▶ [ASSIGNMENT]: Below are lines of data; count those containing the word "инвестиција" and write nothing but the number.

▶ [EXERCISE INPUTS]:
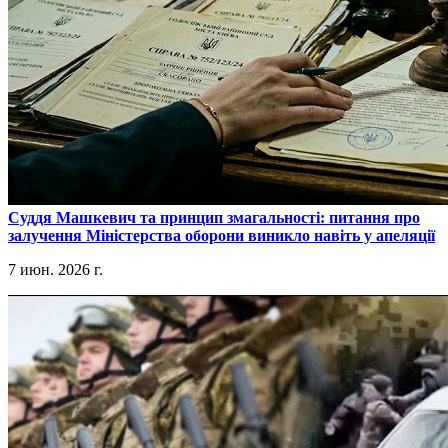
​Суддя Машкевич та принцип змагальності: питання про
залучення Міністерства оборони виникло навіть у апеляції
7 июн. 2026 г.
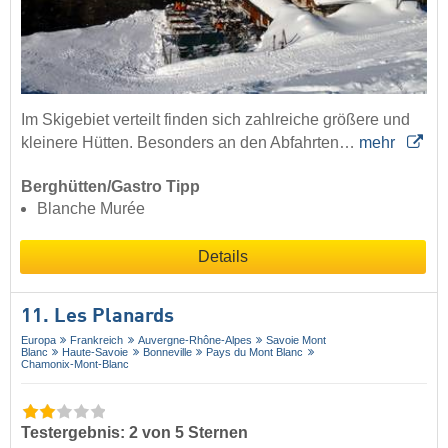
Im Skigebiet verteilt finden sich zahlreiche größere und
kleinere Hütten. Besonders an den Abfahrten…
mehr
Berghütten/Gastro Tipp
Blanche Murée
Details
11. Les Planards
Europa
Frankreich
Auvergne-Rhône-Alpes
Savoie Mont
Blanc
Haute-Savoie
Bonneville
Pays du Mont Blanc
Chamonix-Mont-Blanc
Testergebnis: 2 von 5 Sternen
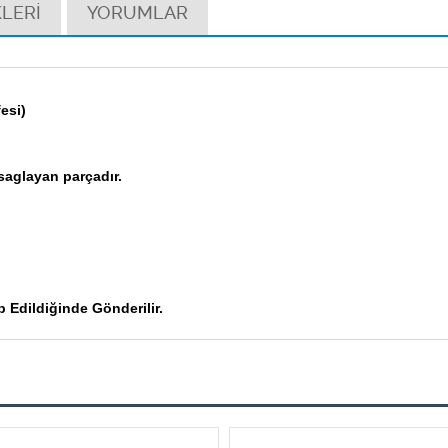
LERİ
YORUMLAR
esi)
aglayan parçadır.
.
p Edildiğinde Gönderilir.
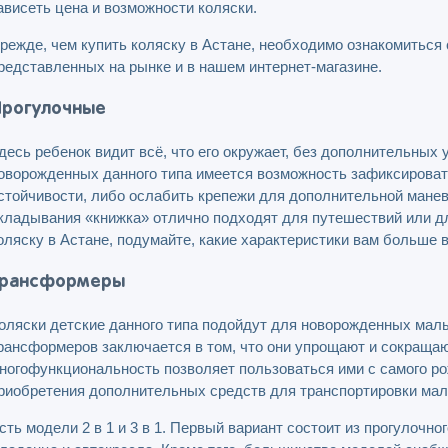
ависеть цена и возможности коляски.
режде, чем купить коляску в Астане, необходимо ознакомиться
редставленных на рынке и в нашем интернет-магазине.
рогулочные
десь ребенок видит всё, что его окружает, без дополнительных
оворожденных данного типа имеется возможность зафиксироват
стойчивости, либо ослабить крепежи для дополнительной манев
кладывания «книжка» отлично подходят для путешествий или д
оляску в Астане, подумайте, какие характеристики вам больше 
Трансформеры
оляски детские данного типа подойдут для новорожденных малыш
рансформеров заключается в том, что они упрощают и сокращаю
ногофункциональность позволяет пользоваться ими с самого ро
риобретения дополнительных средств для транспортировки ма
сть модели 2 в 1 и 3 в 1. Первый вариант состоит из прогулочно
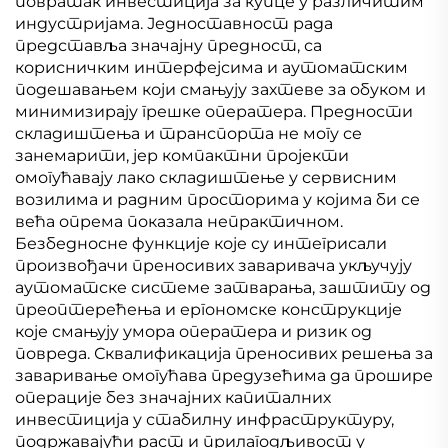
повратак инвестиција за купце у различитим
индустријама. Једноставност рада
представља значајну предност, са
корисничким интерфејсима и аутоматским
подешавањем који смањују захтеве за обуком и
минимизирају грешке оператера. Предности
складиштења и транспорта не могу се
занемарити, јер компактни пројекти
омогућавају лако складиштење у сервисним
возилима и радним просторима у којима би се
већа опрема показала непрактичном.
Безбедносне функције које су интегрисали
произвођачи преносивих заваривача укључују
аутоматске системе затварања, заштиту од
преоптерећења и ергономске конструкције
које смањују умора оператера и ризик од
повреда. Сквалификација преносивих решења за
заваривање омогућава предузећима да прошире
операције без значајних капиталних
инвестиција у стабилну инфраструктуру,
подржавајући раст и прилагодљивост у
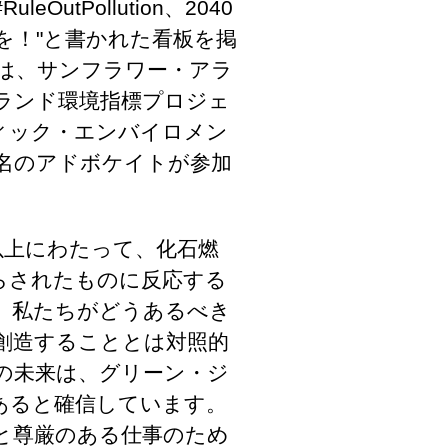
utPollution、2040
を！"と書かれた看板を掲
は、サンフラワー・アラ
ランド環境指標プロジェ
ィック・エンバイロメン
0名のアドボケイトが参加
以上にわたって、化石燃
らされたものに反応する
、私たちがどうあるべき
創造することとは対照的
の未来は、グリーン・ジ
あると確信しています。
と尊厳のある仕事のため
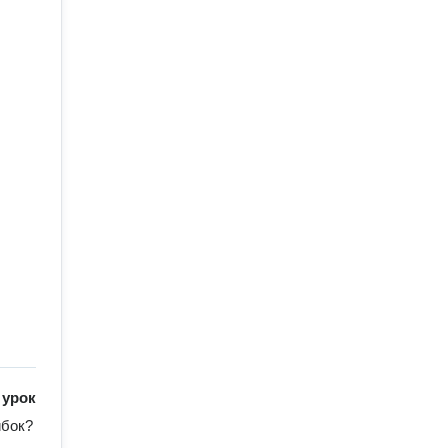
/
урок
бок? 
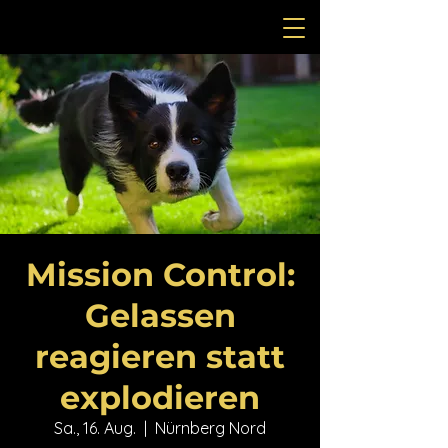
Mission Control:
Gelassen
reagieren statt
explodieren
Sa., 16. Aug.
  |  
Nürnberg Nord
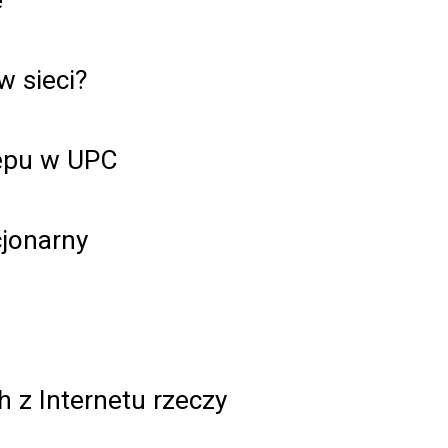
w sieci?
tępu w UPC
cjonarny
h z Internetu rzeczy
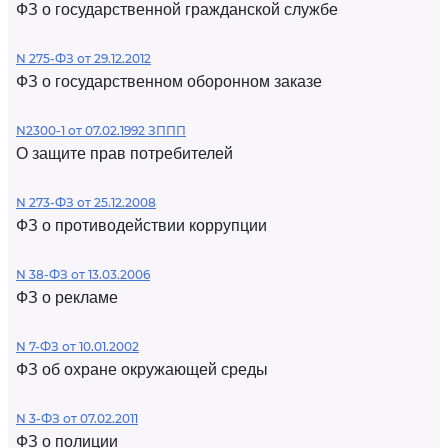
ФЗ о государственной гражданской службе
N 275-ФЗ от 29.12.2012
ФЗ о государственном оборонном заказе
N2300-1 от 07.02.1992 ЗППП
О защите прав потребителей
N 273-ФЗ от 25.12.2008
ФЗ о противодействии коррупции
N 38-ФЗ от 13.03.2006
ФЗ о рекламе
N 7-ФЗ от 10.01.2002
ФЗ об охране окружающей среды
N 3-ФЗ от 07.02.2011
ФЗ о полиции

▶ [YOUR RESPONSE]: 2